YOUR OBJECTIVE
What is needed is an exact copy of every entry below, minus the images.

PROVIDED MATERIAL
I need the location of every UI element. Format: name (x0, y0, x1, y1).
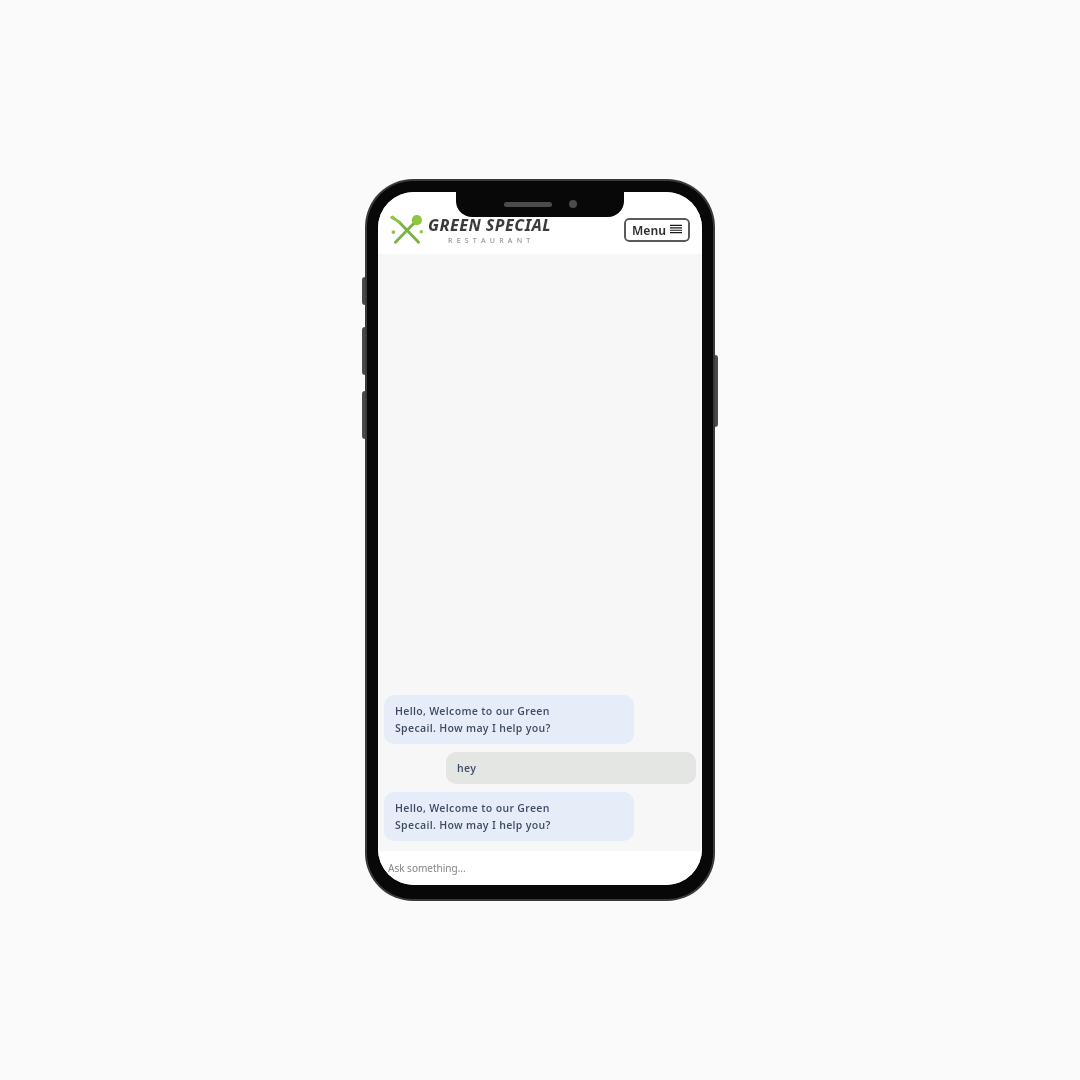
staticText: Menu (632, 222, 667, 238)
staticText: R E S T A U R A N T (448, 236, 532, 246)
staticText: Hello, Welcome to our Green Specail. How… (395, 801, 551, 832)
button[interactable]: Hello, Welcome to our Green Specail. How… (384, 695, 634, 744)
button[interactable]: Menu (624, 218, 690, 242)
staticText: Hello, Welcome to our Green Specail. How… (395, 704, 551, 735)
button[interactable]: Ask something... (378, 851, 702, 885)
staticText: GREEN SPECIAL (428, 214, 552, 236)
staticText: Ask something... (388, 861, 466, 875)
button[interactable]: hey (446, 752, 696, 784)
staticText: hey (457, 761, 477, 775)
button[interactable]: Hello, Welcome to our Green Specail. How… (384, 792, 634, 841)
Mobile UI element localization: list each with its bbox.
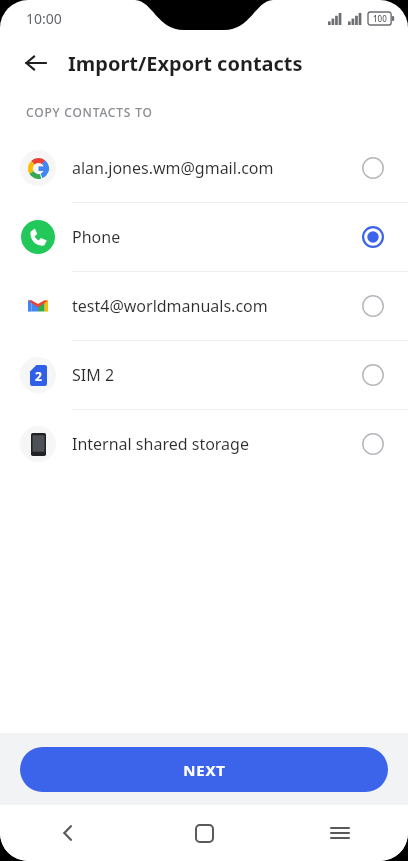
staticText: Internal shared storage — [72, 433, 360, 455]
staticText: 10:00 — [26, 9, 62, 28]
staticText: 2 — [35, 368, 42, 384]
button[interactable]: 2 — [0, 341, 408, 410]
button[interactable]: alan.jones.wm@gmail.com — [0, 134, 408, 203]
staticText: alan.jones.wm@gmail.com — [72, 157, 360, 179]
staticText: COPY CONTACTS TO — [26, 104, 153, 120]
staticText: NEXT — [183, 760, 226, 780]
staticText: Import/Export contacts — [68, 50, 303, 77]
button[interactable]: Back — [14, 41, 58, 85]
button[interactable]: test4@worldmanuals.com — [0, 272, 408, 341]
button[interactable]: Internal shared storage — [0, 410, 408, 478]
staticText: 100 — [373, 13, 387, 24]
button[interactable]: Back — [0, 805, 136, 861]
button[interactable]: Recent apps — [272, 805, 408, 861]
staticText: test4@worldmanuals.com — [72, 295, 360, 317]
button[interactable]: Home — [136, 805, 272, 861]
button[interactable]: Phone — [0, 203, 408, 272]
staticText: SIM 2 — [72, 364, 360, 386]
button[interactable]: NEXT — [20, 747, 388, 792]
staticText: Phone — [72, 226, 360, 248]
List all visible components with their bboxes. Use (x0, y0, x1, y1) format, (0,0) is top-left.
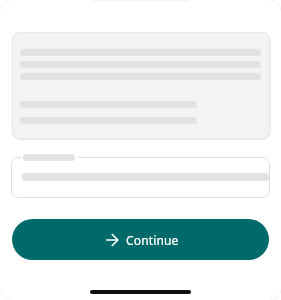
button[interactable] (11, 157, 270, 198)
button[interactable]: Continue (12, 219, 269, 260)
staticText: Continue (126, 232, 179, 248)
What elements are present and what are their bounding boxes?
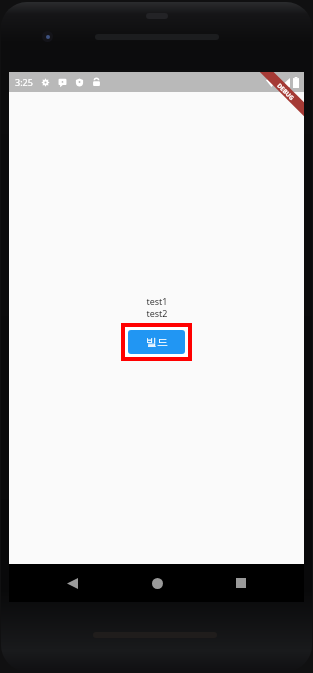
staticText: test2: [146, 307, 168, 319]
staticText: DEBUG: [275, 82, 296, 102]
button[interactable]: Back: [50, 564, 94, 602]
staticText: test1: [146, 295, 168, 307]
staticText: 3:25: [15, 76, 33, 88]
staticText: 빌드: [146, 335, 168, 349]
button[interactable]: 빌드: [128, 330, 185, 354]
button[interactable]: Home: [135, 564, 179, 602]
button[interactable]: Recents: [219, 564, 263, 602]
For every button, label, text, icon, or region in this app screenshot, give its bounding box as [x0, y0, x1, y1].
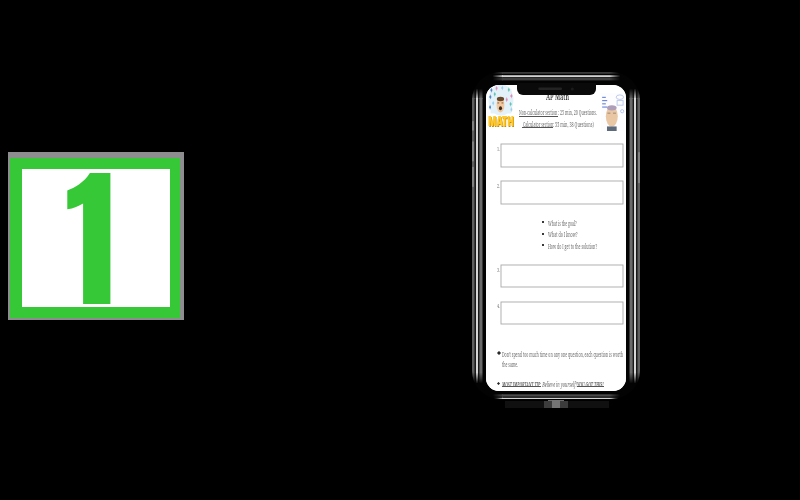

WRITTEN ANSWER
I need the location of every UI element. Format: name (x0, y0, x1, y1).
staticText: Menu (632, 222, 667, 238)
staticText: R E S T A U R A N T (448, 236, 532, 246)
staticText: Hello, Welcome to our Green Specail. How… (395, 801, 551, 832)
button[interactable]: Hello, Welcome to our Green Specail. How… (384, 695, 634, 744)
button[interactable]: Menu (624, 218, 690, 242)
staticText: Hello, Welcome to our Green Specail. How… (395, 704, 551, 735)
button[interactable]: Ask something... (378, 851, 702, 885)
staticText: GREEN SPECIAL (428, 214, 552, 236)
staticText: Ask something... (388, 861, 466, 875)
button[interactable]: hey (446, 752, 696, 784)
staticText: hey (457, 761, 477, 775)
button[interactable]: Hello, Welcome to our Green Specail. How… (384, 792, 634, 841)
Mobile UI element localization: list each with its bbox.
staticText: Internal shared storage — [72, 433, 360, 455]
staticText: 10:00 — [26, 9, 62, 28]
staticText: 2 — [35, 368, 42, 384]
button[interactable]: 2 — [0, 341, 408, 410]
button[interactable]: alan.jones.wm@gmail.com — [0, 134, 408, 203]
staticText: alan.jones.wm@gmail.com — [72, 157, 360, 179]
staticText: COPY CONTACTS TO — [26, 104, 153, 120]
staticText: NEXT — [183, 760, 226, 780]
staticText: Import/Export contacts — [68, 50, 303, 77]
button[interactable]: Back — [14, 41, 58, 85]
button[interactable]: test4@worldmanuals.com — [0, 272, 408, 341]
button[interactable]: Internal shared storage — [0, 410, 408, 478]
staticText: 100 — [373, 13, 387, 24]
button[interactable]: Back — [0, 805, 136, 861]
button[interactable]: Recent apps — [272, 805, 408, 861]
staticText: test4@worldmanuals.com — [72, 295, 360, 317]
button[interactable]: Home — [136, 805, 272, 861]
button[interactable]: Phone — [0, 203, 408, 272]
staticText: SIM 2 — [72, 364, 360, 386]
button[interactable]: NEXT — [20, 747, 388, 792]
staticText: Phone — [72, 226, 360, 248]
List all visible components with their bboxes. Use (x0, y0, x1, y1) format, (0,0) is top-left.
button[interactable] (11, 157, 270, 198)
button[interactable]: Continue (12, 219, 269, 260)
staticText: Continue (126, 232, 179, 248)
What elements are present and what are their bounding boxes?
staticText: test2: [146, 307, 168, 319]
staticText: DEBUG: [275, 82, 296, 102]
button[interactable]: Back: [50, 564, 94, 602]
staticText: test1: [146, 295, 168, 307]
staticText: 3:25: [15, 76, 33, 88]
staticText: 빌드: [146, 335, 168, 349]
button[interactable]: 빌드: [128, 330, 185, 354]
button[interactable]: Home: [135, 564, 179, 602]
button[interactable]: Recents: [219, 564, 263, 602]
For every button, label, text, icon, or region in this app screenshot, give its bounding box as [x0, y0, x1, y1].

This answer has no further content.